En ce qui a trait à la norme de contrôle applicable, le Tribunal a retenu la norme de la décision raisonnable, en raison du caractère municipal de la résolution, soulignant la nécessité de concilier la sécurité publique et le statut juridique de l’être animal.

En troisième lieu, le Tribunal s’est penché sur l’obligation de la Ville de faire preuve d’équité procédurale envers Mme Mateluna-Ahumada. La Ville a respecté les modalités prévues aux articles 12 à 14 du Règlement, en informant la propriétaire du chien de son intention et des motifs de la décision, en lui donnant l’occasion de présenter ses observations, puis en lui transmettant une décision écrite, motivée et conforme aux exigences de notification. Ls Ville a ainsi respecté l’équité procédurale. En revanche, le Tribunal a conclu que c’était la demanderesse qui avait causé des délais indus et manqué de diligence.

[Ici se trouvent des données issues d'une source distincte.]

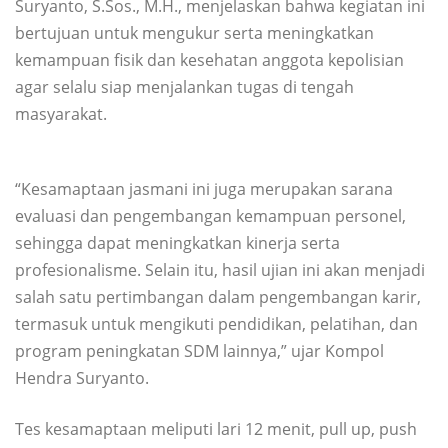
Suryanto, S.Sos., M.H., menjelaskan bahwa kegiatan ini
bertujuan untuk mengukur serta meningkatkan
kemampuan fisik dan kesehatan anggota kepolisian
agar selalu siap menjalankan tugas di tengah
masyarakat.
“Kesamaptaan jasmani ini juga merupakan sarana
evaluasi dan pengembangan kemampuan personel,
sehingga dapat meningkatkan kinerja serta
profesionalisme. Selain itu, hasil ujian ini akan menjadi
salah satu pertimbangan dalam pengembangan karir,
termasuk untuk mengikuti pendidikan, pelatihan, dan
program peningkatan SDM lainnya,” ujar Kompol
Hendra Suryanto.
Tes kesamaptaan meliputi lari 12 menit, pull up, push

Aux paragraphes 112 à 144, le Tribunal a analysé la conciliation entre la sécurité publique et le bien-être et la sécurité des êtres animaux. Sur ce point, le Tribunal a indiqué que :

« […] Il n’existe aucune incompatibilité entre le Règlement d’application et l’article 898.1 C.c.Q., ni avec la Loi sur le bien-être et la sécurité de l’animal.

[114] En dépit du principe voulant qu’un animal s’avère un être doué de sensibilité, ayant des impératifs biologiques (norme comportementale), il n’est pas interdit, en soi, d’abattre ou d’euthanasier un animal constituant une nuisance ou présentant un danger indu. »

De plus, le Tribunal a exposé que les municipalités détiennent le pouvoir discrétionnaire de déterminer si la blessure infligée par le chien mordeur s’avère grave ou non. Dans le contexte de l’article 11, rien n’oblige la municipalité à consulter un vétérinaire ou un expert en comportement animalier pour prendre la décision, lorsque les circonstances le justifient, d’ordonner l’euthanasie du chien potentiellement dangereux. De ce fait, un chien peut être déclaré potentiellement dangereux dès lors qu’il y a morsure ou blessure sur une personne ou un autre être animal.

En ce qui a trait à la dernière question en litige, le Tribunal a déterminé qu’à la lumière des faits, la Ville a :

« […] conformément au Règlement d’application, raisonnablement conclu que le chien Santos a mordu et attaqué une personne, en l’occurrence un enfant de cinq (5) ans (art. 9), que le chien lui a causé une blessure grave (art. 10) et que, même si la blessure n’était pas grave au sens de la Loi et du Règlement, les circonstances particulières à la présente instance justifient (art. 11) la décision de la Ville de déclarer le chien Santos potentiellement dangereux et d’en ordonner l’euthanasie. »

Conclusion

Le Tribunal a rejeté la demande de pourvoi en contrôle judiciaire de la demanderesse et ce avec frais de justice en faveur de la Ville et du Carrefour Canin.